Wieder Zwischenfall im AKW Gundremmingen

Vorarlberg / 28.02.2017 • 17:49 Uhr / 3 Minuten Lesezeit
Gundremmingen zählt laut dem Anti Atom Komitee zu den ältesten und gefährlichsten Atomkraftwerken Deutschlands. Foto: reuters
Gundremmingen zählt laut dem Anti Atom Komitee zu den ältesten und gefährlichsten Atomkraftwerken Deutschlands. Foto: reuters

Block B nach Schnellabschaltug vom Netz. Atomgegner fordern Aufklärung.
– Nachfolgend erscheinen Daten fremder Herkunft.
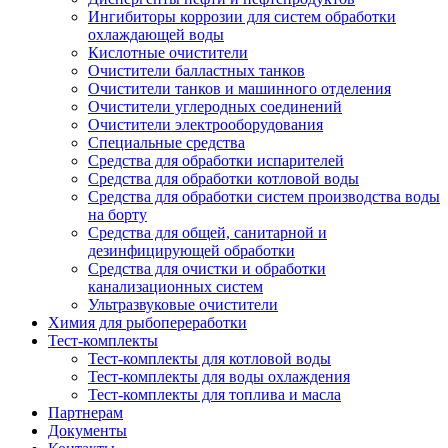
Ингибиторы коррозии для систем обработки
охлаждающей воды
Кислотные очистители
Очистители балластных танков
Очистители танков и машинного отделения
Очистители углеродных соединений
Очистители электрооборудования
Специальные средства
Средства для обработки испарителей
Средства для обработки котловой воды
Средства для обработки систем производства воды
на борту
Средства для общей, санитарной и
дезинфицирующей обработки
Средства для очистки и обработки
канализационных систем
Ультразвуковые очистители
Химия для рыбопереработки
Тест-комплекты
Тест-комплекты для котловой воды
Тест-комплекты для воды охлаждения
Тест-комплекты для топлива и масла
Партнерам
Документы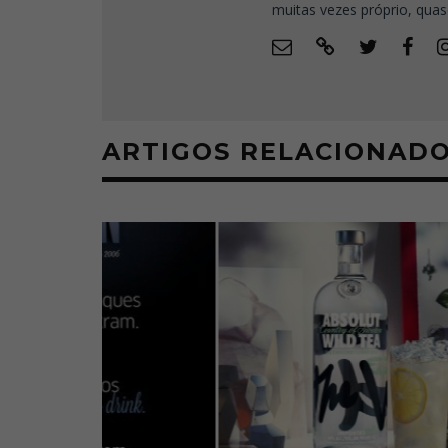
muitas vezes próprio, quas
ARTIGOS RELACIONAD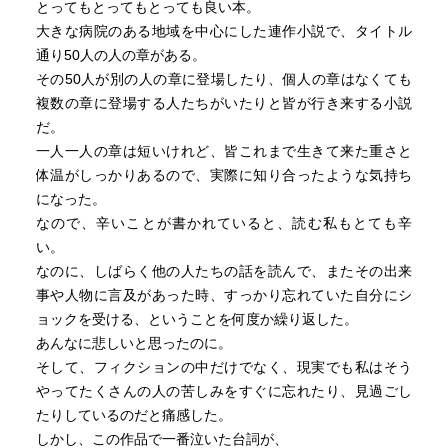
とってもとってもとっても良い本。
かい目がどうすれば伝わるのだろうと、成功への新しい
大きな病院のある地域を中心にした連作小説で、タイトル
道、新しい歩き方、価値観、教養を身につける必要があ
通り50人の人の章がある。
り、それが他者への、次世代への、そして自分自身対する
その50人が別の人の章に登場したり、個人の章はなくても
強く優しい厳しさではないのかとも思う。言葉も生き物な
複数の章に登場する人たちがいたりと皆が行き来する小説
ので、古くなるもの、消えるもの、生まれるもの、人の心
だ。
に寄り添うもの、様々です。それは後ろ向きなことではな
一人一人の章は短いけれど、皆これまで生きて来た重さと
く、自身の経験を生かしながら、より良い言葉を紡いでい
体温がしっかりあるので、実際に知り合ったような気持ち
く柔らかい力とスキルが求められるし、それをせずに嘆き
になった。
ばかりを口にするのは、今までの経験もこれからの時間
なので、辛いことが書かれていると、読む私もとても辛
も、勿体無いなと思う。時代は変わるけど、いつだって大
い。
切なものは変わらずに残り続けている気がするし、今ある
なのに、しばらく他の人たちの話を読んで、またその出来
新しいものも、昔からそうであったかのように、自然に今
事や人物に言及があった時、すっかり忘れていた自分にシ
はそこにある。遠い昔の〇〇時代、ちょっと近くの〇〇世
ョックを受ける、ということを何度か繰り返した。
代、感じ方は違っても、変わることは自然なこと。それは
あんなに悲しいと思ったのに。
すべて人々が努力した奇跡の結果です。よりよい世界を願
そして、フィクションの中だけでなく、現実でも私はそう
った想いが詰まっているのではないかと感じます。ネガテ
やってたくさんの人の苦しみをすぐに忘れたり、見過ごし
ィブな言葉で呪いをかけずに、新しく作られたよりよいも
たりしているのだと痛感した。
のに目を向けながら、生きる言葉を紡いでいけたら思う。
しかし、この作品で一番泣いた台詞が、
GUNDREMMINGEN. (VN-hrj) Ein nicht funktionierendes Ventil in einem Sicherheitsbehälter führte am Montag zur Abschaltung des Block B im bayrischen Kernkraftwerk Gundremmingen. Nach Angaben der Betreiber, der Energiekon­zerne RWE und Eon, habe sich der Zwischenfall bei Prüfungen von Sicherheits- und Entlastungsventilen ereignet, die zum Abschluss einer Revision durchgeführt worden seien.
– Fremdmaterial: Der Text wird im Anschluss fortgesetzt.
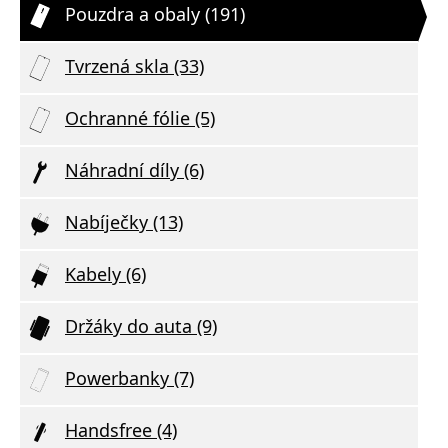
Pouzdra a obaly (191)
Tvrzená skla (33)
Ochranné fólie (5)
Náhradní díly (6)
Nabíječky (13)
Kabely (6)
Držáky do auta (9)
Powerbanky (7)
Handsfree (4)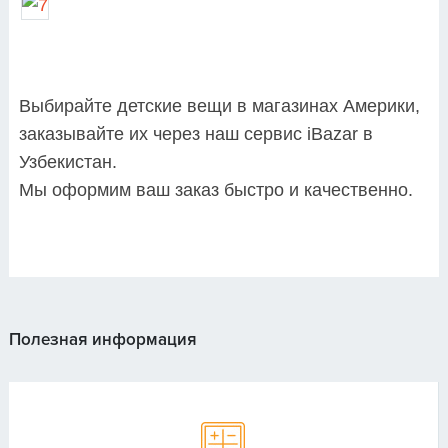
Выбирайте детские вещи в магазинах Америки,
заказывайте их через наш сервис iBazar в
Узбекистан.
Мы оформим ваш заказ быстро и качественно.
Полезная информация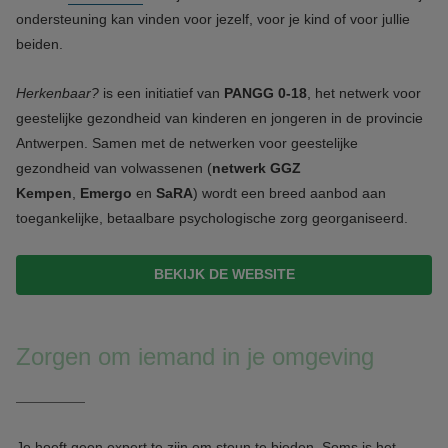
ondersteuning kan vinden voor jezelf, voor je kind of voor jullie
beiden.
Herkenbaar?
is een initiatief van
PANGG 0-18
, het netwerk voor
geestelijke gezondheid van kinderen en jongeren in de provincie
Antwerpen. Samen met de netwerken voor geestelijke
gezondheid van volwassenen (
netwerk GGZ
Kempen
,
Emergo
en
SaRA
) wordt een breed aanbod aan
toegankelijke, betaalbare psychologische zorg georganiseerd.
BEKIJK DE WEBSITE
Zorgen om iemand in je omgeving
Je hoeft geen expert te zijn om steun te bieden. Soms is het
Im nuklearen Bereich habe eines der elf Ventile, die sich innerhalb des geschlossenen Sicherheitsbehälters befinden, zur Prüfung zwar korrekt geöffnet, aber nicht wieder verschlossen werden können. Der ausgetretene radioaktive Dampf sei in dem geschlossenen Sicherheitsbehälter verblieben, teilte ein Sprecher der AKW-Betreiber mit. Block B sei ordnungsgemäß durch eine „von Hand ausgelöste“ Schnellabschaltung vom Netz genommen worden. Der Vorfall werde derzeit untersucht. Nach bisheriger Einschätzung sei das Vorkommnis als meldepflichtiges Ereignis in die Kategorie „Normal“ einzustufen. Personal, die Anlage und ihre Umgebung seien nicht gefährdet gewesen.

Seit 50 Jahren in Betrieb

Manfred Doppler, organisatorischer Leiter des österreichischen Anti-Atom-Komitees, betonte am Dienstag in einer Stellungnahme, dass das AKW Gundremmingen „zu den ältesten und gefährlichsten Atomkraftwerken in Deutschland“ zähle und eine Stilllegung „längst überfällig“ sei. Doppler ersuchte Umweltminister Andrä Rupprechter (55, ÖVP), die vollständige Klärung des Zwischenfalls einzufordern, „denn Gundremmingen liegt in der Hauptwindrichtung zu Österreich“.

Das AKW Gundremmingen wurde am 12. April 1967 – also vor einem halben Jahrhundert – in Betrieb genommen und ist der letzte Standort in Deutschland, der mit Siedewasserreaktoren betrieben wird. Dieses Kernkraftwerk, das in ca. 110 Kilometer Luftlinie von der Grenze zu Österreich entfernt steht, wird immer wieder mit Störfällen konfrontiert.

Nach dem Atomgesetz erlischt die Genehmigung für Block B im Dezember 2017, Block C darf noch bis Ende des Jahres 2021 weiterbetrieben werden. Atomkraftgegner diesseits und jenseits der Grenze fordern eine frühere Stilllegung auch des dritten Blocks. Block A war bereits vor 40 Jahren nach mehreren schweren Störfällen vom Netz gegangen.

Geplanter Rückbau

Die AKW-Betreiber RWE und Eon planen, Block B vom kommenden Jahr an zurückzubauen. Der Rückbau der Atomanlage wird indes bis in die 2030er-Jahre dauern. Der Abriss der restlichen Gebäude wird sich dann noch bis etwa 2040 hinziehen.